Practical Entanglement Estimation for Spin-System Quantum Simulators
O. Marty, M. Cramer, M.B. Plenio

TL;DR
This paper introduces practical methods for estimating entanglement in quantum simulators using accessible measurements, applicable to various platforms and robust against noise, aiding experimental studies and benchmarking.
Contribution
It proposes a simple observable-based scheme to bound entanglement and evaluates the effectiveness of standard measurements as entanglement witnesses in realistic conditions.
Findings
A single observable provides a lower bound to entanglement.
Standard measurements can serve as effective entanglement witnesses.

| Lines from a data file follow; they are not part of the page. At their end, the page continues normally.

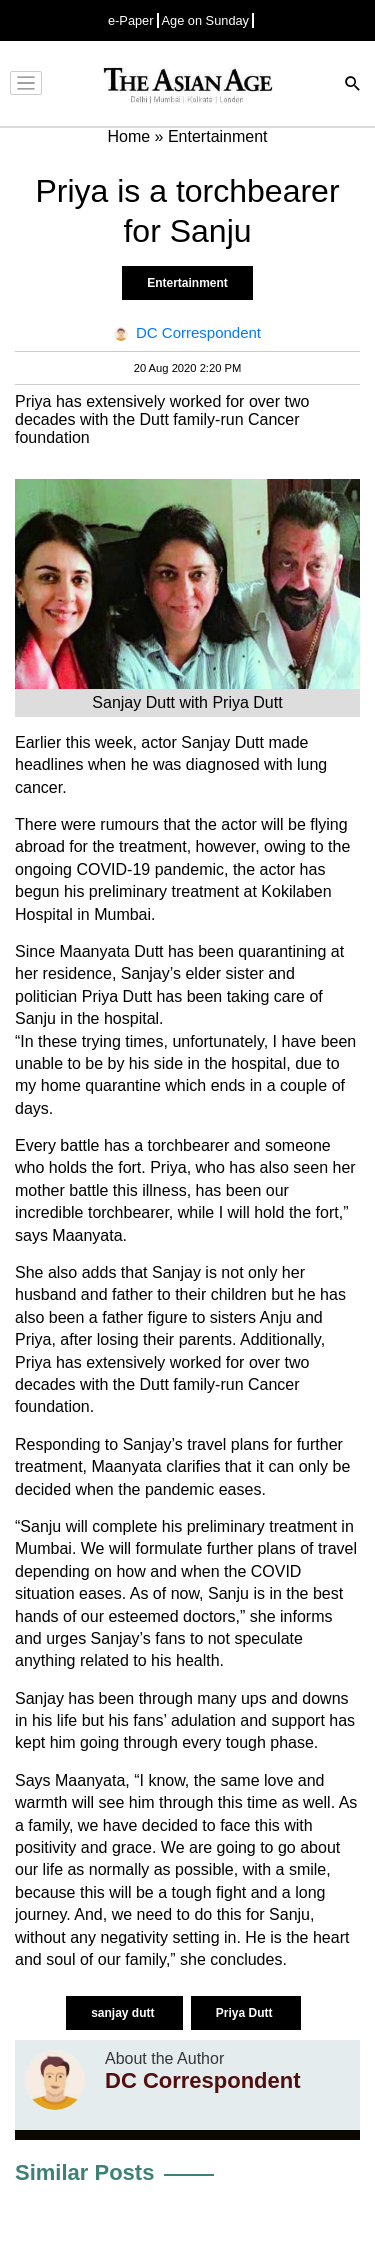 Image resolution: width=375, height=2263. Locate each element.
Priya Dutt (246, 2013)
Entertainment (187, 283)
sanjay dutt (124, 2013)
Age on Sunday (206, 20)
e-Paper (131, 20)
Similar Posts (84, 2172)
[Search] (353, 85) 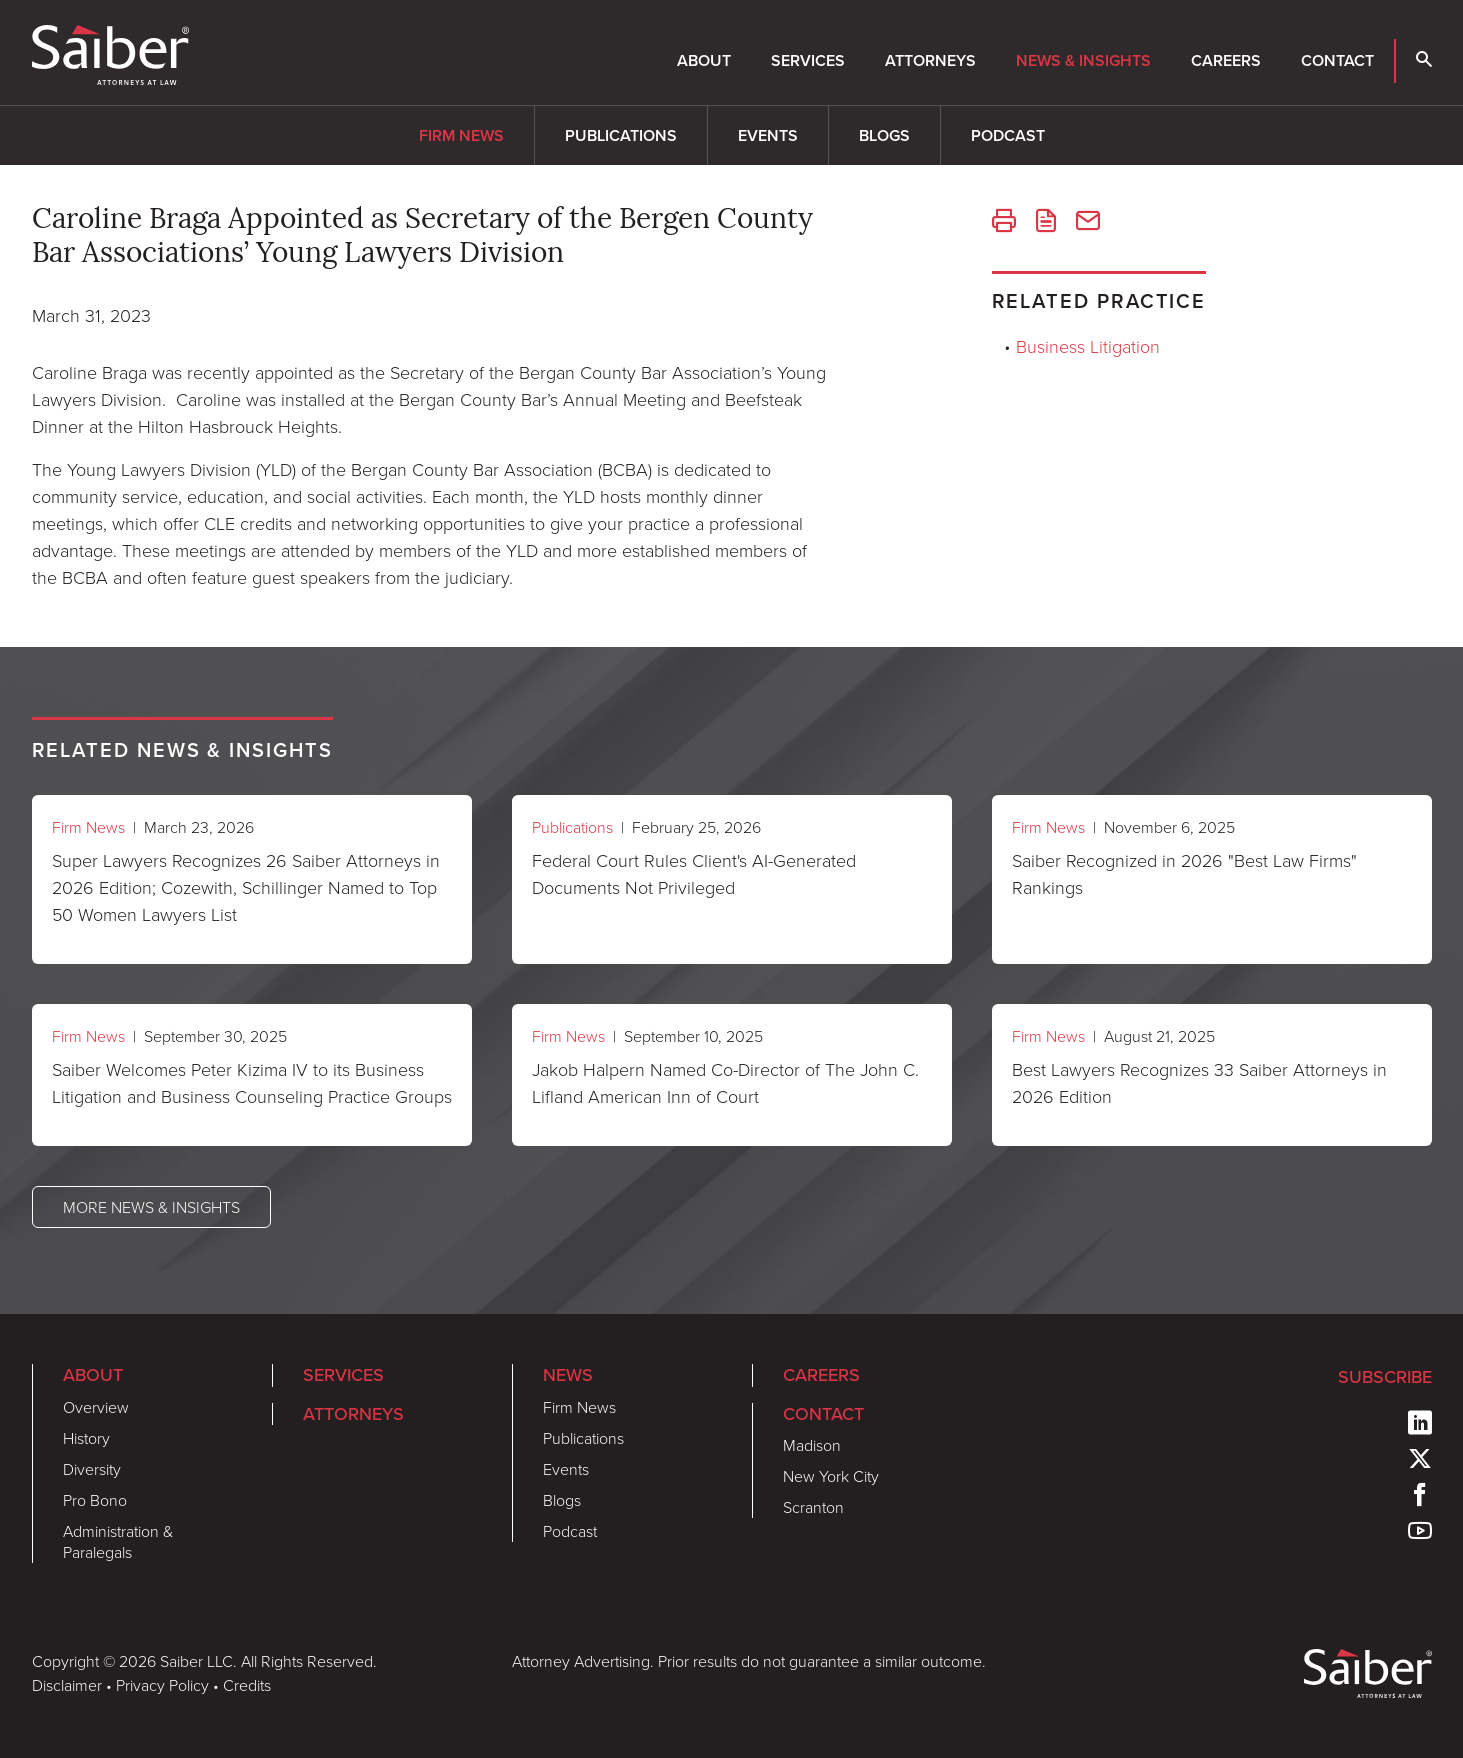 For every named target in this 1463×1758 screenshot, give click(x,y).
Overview (96, 1407)
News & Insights (1083, 60)
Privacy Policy (162, 1685)
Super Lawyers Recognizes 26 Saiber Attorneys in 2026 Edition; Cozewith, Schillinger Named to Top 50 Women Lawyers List (246, 887)
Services (808, 60)
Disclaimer (67, 1685)
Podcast (1008, 135)
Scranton (813, 1507)
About (704, 60)
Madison (812, 1445)
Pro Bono (95, 1500)
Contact (1337, 60)
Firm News (461, 135)
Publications (621, 135)
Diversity (92, 1469)
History (86, 1438)
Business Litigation (1088, 346)
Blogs (884, 135)
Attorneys (930, 60)
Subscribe (1385, 1377)
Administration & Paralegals (118, 1541)
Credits (247, 1685)
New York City (831, 1476)
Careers (1226, 60)
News (568, 1375)
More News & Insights (151, 1207)
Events (768, 135) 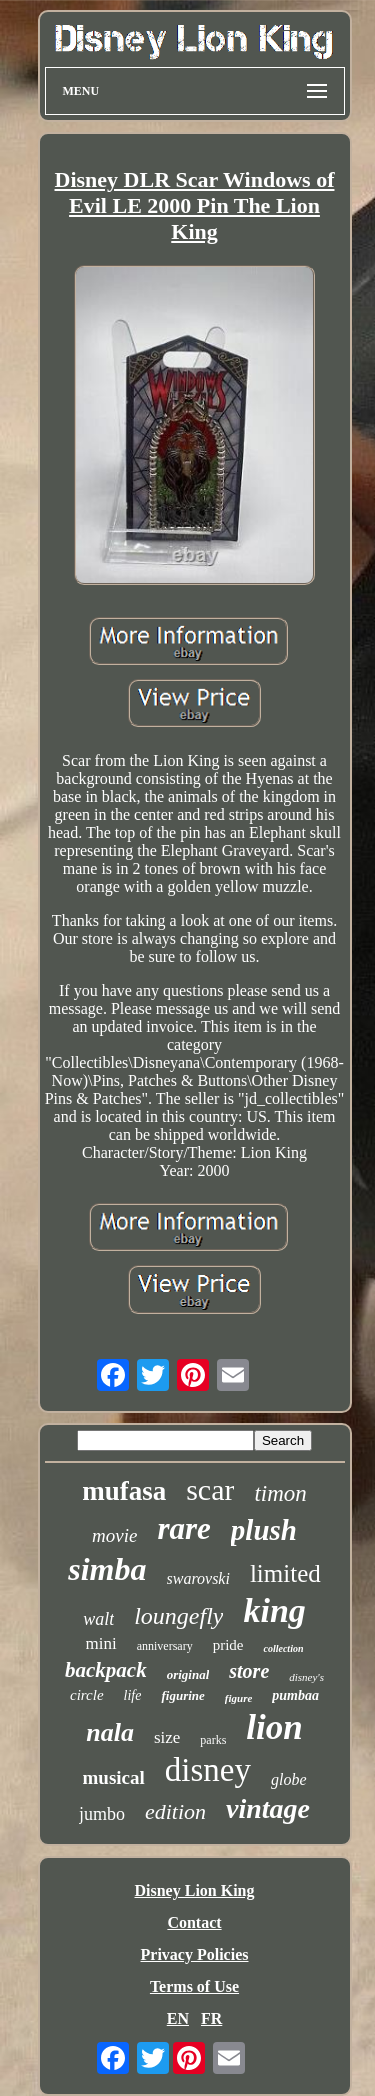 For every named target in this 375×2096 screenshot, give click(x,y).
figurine (182, 1695)
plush (264, 1530)
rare (183, 1528)
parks (213, 1740)
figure (239, 1698)
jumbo (102, 1814)
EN (178, 2018)
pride (228, 1645)
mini (101, 1643)
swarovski (198, 1578)
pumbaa (295, 1695)
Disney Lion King (194, 1890)
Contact (194, 1922)
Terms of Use (194, 1986)
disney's (306, 1677)
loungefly (178, 1616)
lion (274, 1727)
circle (87, 1695)
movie (114, 1535)
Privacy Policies (195, 1954)
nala (110, 1732)
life (133, 1695)
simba (107, 1569)
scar (210, 1489)
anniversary (165, 1646)
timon (280, 1493)
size (167, 1737)
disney (208, 1770)
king (274, 1610)
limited (285, 1573)
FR (211, 2018)
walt (98, 1619)
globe (289, 1779)
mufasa (124, 1491)
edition (175, 1811)
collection (283, 1648)
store (249, 1671)
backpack (106, 1670)
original (188, 1674)
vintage (268, 1808)
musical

Methods are applicable to noisy, mixed states in experimental setups.
Abstract
We present practical methods to measure entanglement for quantum simulators that can be realized with trapped ions, cold atoms, and superconducting qubits. Focussing on long- and short-range Ising-type Hamiltonians, we introduce schemes that are applicable under realistic experimental conditions including mixedness due to, e.g., noise or temperature. In particular, we identify a single observable whose expectation value serves as a lower bound to entanglement and which may be obtained by a simple quantum circuit. As such circuits are not (yet) available for every platform, we investigate the performance of routinely measured observables as quantitative entanglement witnesses. Possible applications include experimental studies of entanglement scaling in critical systems and the reliable benchmarking of quantum simulators.